È quanto dichiara Angelo Urso, Segretario Generale della Uilpa Polizia Penitenziaria nel denunciare un episodio avvenuto presso la casa circondariale di Vibo Valentia: «Sabato pomeriggio un’anta metallica di una grande e pesante finestra blindata ha ceduto sulle cerniere (forse non idonee a sostenere il peso di una finestra blindata) ed ha investito una donna della Polizia penitenziaria che, immediatamente soccorsa, è dovuta ricorrere alle cure dell’ospedale. Solo per un caso fortuito e per la prontezza di riflessi della malcapitata si è evitata la tragedia. Allo stato attuale, varcare la soglia delle carceri è quasi come attraversare un campo minato, e non solo per le continue e crescenti aggressioni subite dal personale a opera dei detenuti».

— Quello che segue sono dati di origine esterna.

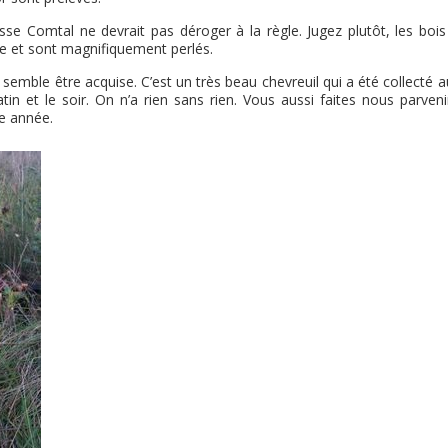
sse Comtal ne devrait pas déroger à la règle. Jugez plutôt, les bois
e et sont magnifiquement perlés.
 semble être acquise. C’est un très beau chevreuil qui a été collecté a
in et le soir. On n’a rien sans rien. Vous aussi faites nous parveni
e année.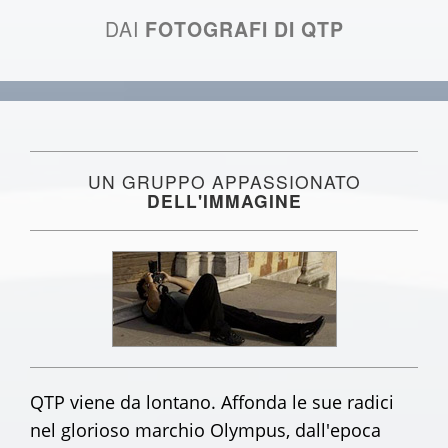
DAI
FOTOGRAFI DI QTP
UN GRUPPO APPASSIONATO
DELL'IMMAGINE
QTP viene da lontano. Affonda le sue radici
nel glorioso marchio Olympus, dall'epoca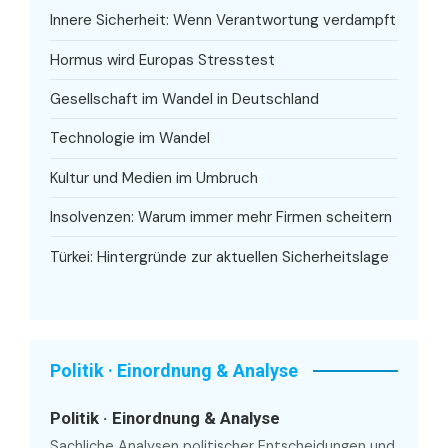
Innere Sicherheit: Wenn Verantwortung verdampft
Hormus wird Europas Stresstest
Gesellschaft im Wandel in Deutschland
Technologie im Wandel
Kultur und Medien im Umbruch
Insolvenzen: Warum immer mehr Firmen scheitern
Türkei: Hintergründe zur aktuellen Sicherheitslage
Politik · Einordnung & Analyse
Politik · Einordnung & Analyse
Sachliche Analysen politischer Entscheidungen und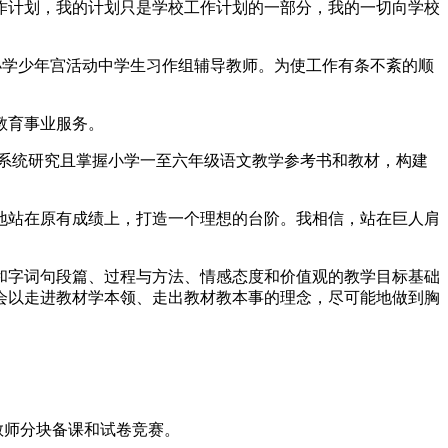
作计划，我的计划只是学校工作计划的一部分，我的一切向学校
心小学少年宫活动中学生习作组辅导教师。为使工作有条不紊的顺
教育事业服务。
系统研究且掌握小学一至六年级语文教学参考书和教材，构建
地站在原有成绩上，打造一个理想的台阶。我相信，站在巨人肩
和字词句段篇、过程与方法、情感态度和价值观的教学目标基础
会以走进教材学本领、走出教材教本事的理念，尽可能地做到胸
教师分块备课和试卷竞赛。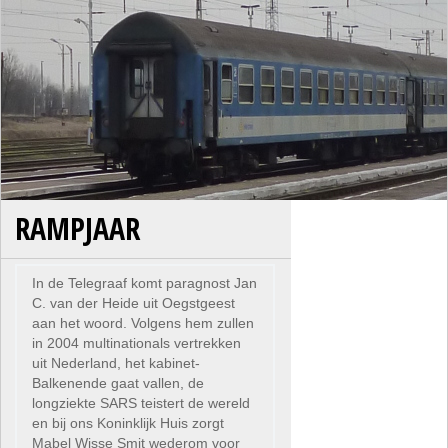
RAMPJAAR
In de Telegraaf komt paragnost Jan
C. van der Heide uit Oegstgeest
aan het woord. Volgens hem zullen
in 2004 multinationals vertrekken
uit Nederland, het kabinet-
Balkenende gaat vallen, de
longziekte SARS teistert de wereld
en bij ons Koninklijk Huis zorgt
Mabel Wisse Smit wederom voor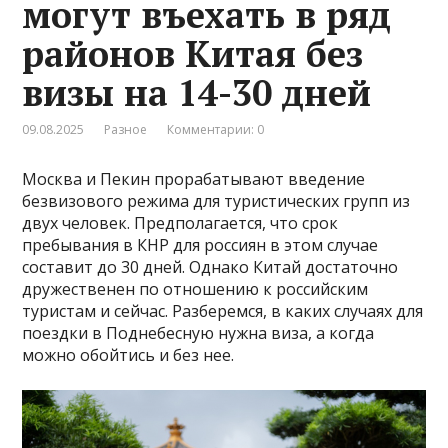
могут въехать в ряд
районов Китая без
визы на 14-30 дней
09.08.2025
Разное
Комментарии: 0
Москва и Пекин прорабатывают введение
безвизового режима для туристических групп из
двух человек. Предполагается, что срок
пребывания в КНР для россиян в этом случае
составит до 30 дней. Однако Китай достаточно
дружественен по отношению к российским
туристам и сейчас. Разберемся, в каких случаях для
поездки в Поднебесную нужна виза, а когда
можно обойтись и без нее.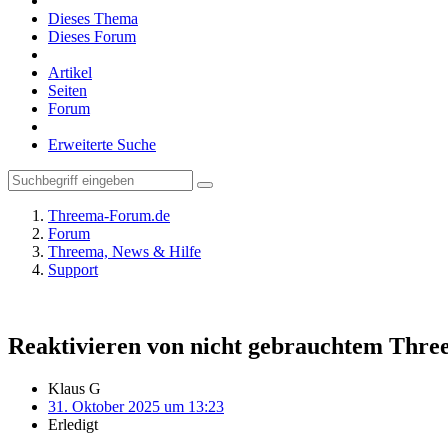
Dieses Thema
Dieses Forum
Artikel
Seiten
Forum
Erweiterte Suche
Threema-Forum.de
Forum
Threema, News & Hilfe
Support
Reaktivieren von nicht gebrauchtem Thr
Klaus G
31. Oktober 2025 um 13:23
Erledigt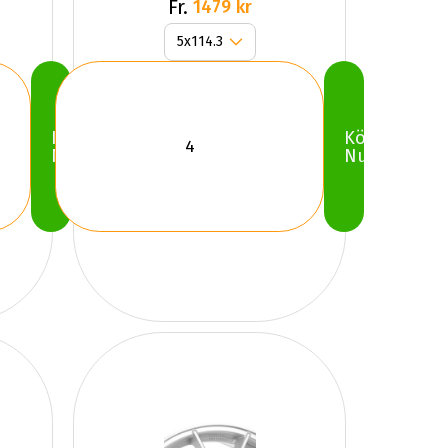
GLOSS
Fr.
1479 kr
Köp
Köp
Nu
Nu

Urso ricorda le numerose denunce fatte dal sindacato nel corso degli anni ma rimaste inascoltate circa il degrado, la pericolosità e l’insalubrità dei luoghi di lavoro della Polizia Penitenziaria: «L’amministrazione penitenziaria nella stragrande maggioranza dei casi nulla di tangibile ha fatto per risolvere i problemi. E non si tratta solo della mancata applicazione della normativa in tema di salubrità e sicurezza dei luoghi di lavoro, ma di vera e propria incuria per le condizioni in cui costringe a operare i propri dipendenti confermandosi il peggior datore di lavoro della nazione».

«Pure per questo – conclude il Segretario Generale della Uilpa della Polizia Penitenziara – oltre a consultare i nostri legali per l’avvio di eventuali iniziative giudiziarie, se del caso anche in sede penale, daremo presto luogo ad atti di “disobbedienza civile” rendendo fruibili, pure in assenza di autorizzazioni, le immagini dei luoghi di lavoro della Polizia Penitenziaria (che non siano sensibili ai fini della sicurezza e nel rispetto della privacy)».